THE DIALECTICS OF DEFEAT: THE LEBANESE DEBACLE APPRAISED, PART TWO



"The United States welcomes the agreement reached by Lebanese leaders in Doha, Qatar. We view this agreement as a positive step towards resolving the current crisis by electing a President, forming a new government, and addressing Lebanon’s electoral law, consistent with the Arab League initiative. The United States supports the government of Lebanon and its complete authority over the entire territory of the country.

The United States commends the efforts of the Arab League’s committee of Foreign Ministers, in particular the leadership of the Qatari Prime Minister Sheikh Hamad bin Jassim bin Jabr Al-Thani, and Secretary General Amr Moussa.

We call upon all Lebanese leaders to implement this agreement in its entirety, in accordance with the Arab League initiative and in conformity with UN Security Council resolutions".

American Secretary of State Rice, 21st of May, in www.state.gov

"You must either conquer and rule, or serve and lose. Suffer or triumph, be the anvil or the hammer".
Wolfgang von Goethe


The news from Doha indicates that the prediction made here one week ago, that the March 14 coalition would eventually capitulate to the Persian-backed opposition, has come to pass.

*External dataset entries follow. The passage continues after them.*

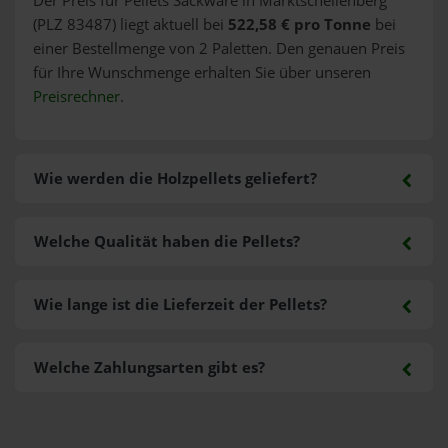
Der Preis für Pellets Sackware in Marktschellenberg
(PLZ 83487) liegt aktuell bei
522,58 € pro Tonne
bei
einer Bestellmenge von 2 Paletten. Den genauen Preis
für Ihre Wunschmenge erhalten Sie über unseren
Preisrechner
.
Wie werden die Holzpellets geliefert?
Welche Qualität haben die Pellets?
Wie lange ist die Lieferzeit der Pellets?
Welche Zahlungsarten gibt es?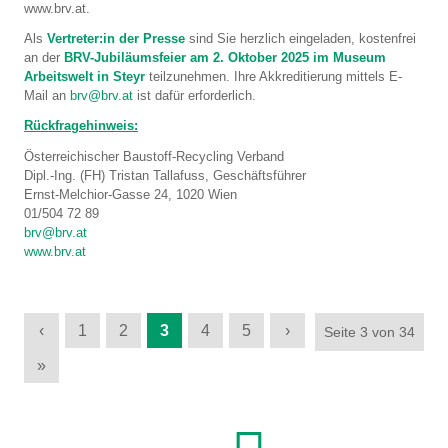
www.brv.at.
Als
Vertreter:in der Presse
sind Sie herzlich eingeladen, kostenfrei
an der
BRV-Jubiläumsfeier am 2. Oktober 2025 im Museum
Arbeitswelt in Steyr
teilzunehmen. Ihre Akkreditierung mittels E-
Mail an
brv@brv.at
ist dafür erforderlich.
Rückfragehinweis:
Österreichischer Baustoff-Recycling Verband
Dipl.-Ing. (FH) Tristan Tallafuss, Geschäftsführer
Ernst-Melchior-Gasse 24, 1020 Wien
01/504 72 89
brv@brv.at
www.brv.at
‹
1
2
3
4
5
›
Seite 3 von 34
»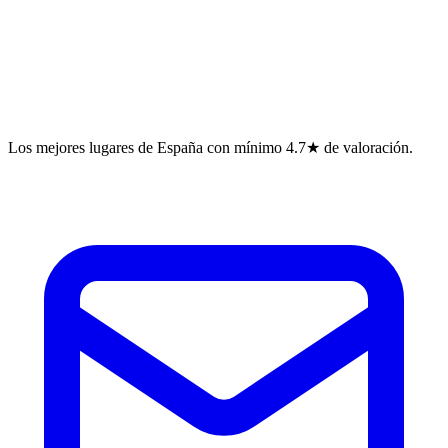
Los mejores lugares de España con mínimo 4.7★ de valoración.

As per the Financial Times, the two sides, have come to an agreement, in the talks sponsored by the Arab League in which Hezbollah will be given veto power over the decisions inside the Lebanese Cabinet, as well as allowed to retain its weapons arsenal(see: www.ft.com). The only saving grace for the 14th of March coalition, is that permission has finally been given for General Michel Suleiman, the Army Commander to be finally elected President. General Suleiman while in origins a compromise candidate, is on the whole likely to be friendly, if not in an overt fashion to the 14th of March coalition, and, not an adherent of either Syria, or Hezbollah and its Persian backers. Overall, it is true to say that given the realities on the ground in the Lebanon since the failed Israeli War of 2006, no effort to rule the country without taking into account the power and influence of Hezbollah and its allies could have persisted for very long or successfully. The fact that the Siniora Cabinet managed to remain in office for almost twenty months after the end of the 2006 conflict remains in retrospect something close to miraculous. The agreement arrived at Doha reflects those underlying realities. To pretend that Lebanon could have remained firmly in the Western Camp, after what occurred and did not occur in the summer of 2006, is (in the words of Neville Chamberlain) 'the very mid-summer of madness'.

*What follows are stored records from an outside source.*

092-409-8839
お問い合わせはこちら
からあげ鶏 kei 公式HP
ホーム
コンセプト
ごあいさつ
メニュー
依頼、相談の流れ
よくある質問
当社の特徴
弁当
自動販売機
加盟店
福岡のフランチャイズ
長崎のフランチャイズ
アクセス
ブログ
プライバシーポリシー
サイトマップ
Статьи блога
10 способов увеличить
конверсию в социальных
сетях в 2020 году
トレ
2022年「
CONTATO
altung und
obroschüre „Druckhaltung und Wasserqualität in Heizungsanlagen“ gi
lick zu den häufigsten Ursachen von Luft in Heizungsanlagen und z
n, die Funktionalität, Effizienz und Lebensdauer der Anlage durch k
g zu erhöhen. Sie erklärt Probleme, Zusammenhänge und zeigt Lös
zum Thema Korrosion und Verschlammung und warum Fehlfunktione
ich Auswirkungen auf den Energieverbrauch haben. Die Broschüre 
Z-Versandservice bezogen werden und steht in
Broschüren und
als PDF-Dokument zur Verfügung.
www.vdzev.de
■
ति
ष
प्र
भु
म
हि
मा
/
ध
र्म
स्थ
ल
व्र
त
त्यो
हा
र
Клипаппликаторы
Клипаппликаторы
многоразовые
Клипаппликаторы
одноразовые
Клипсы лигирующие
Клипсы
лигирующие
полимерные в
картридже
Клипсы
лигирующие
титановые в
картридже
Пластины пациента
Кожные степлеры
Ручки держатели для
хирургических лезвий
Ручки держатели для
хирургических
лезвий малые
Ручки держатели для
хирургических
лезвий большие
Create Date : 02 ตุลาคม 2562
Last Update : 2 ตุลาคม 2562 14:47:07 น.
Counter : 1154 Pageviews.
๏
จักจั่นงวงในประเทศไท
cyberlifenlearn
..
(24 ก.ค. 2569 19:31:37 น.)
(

Need I or anyone else for that matter add, that outcome in Doha, represents a defeat, an unmitigated and absolute defeat for the Bush regime's diplomacy in the Lebanon for the last three years? The fact that both Secretary Rice and Assistant Secretary Welch attempted to put a positive face on this defeat does not obviate the reality of what has now occurred. The only saving grace perhaps is the knowledge that given the debacle of the Lebanon War of 2006, in the short to medium term, no other outcome could be expected.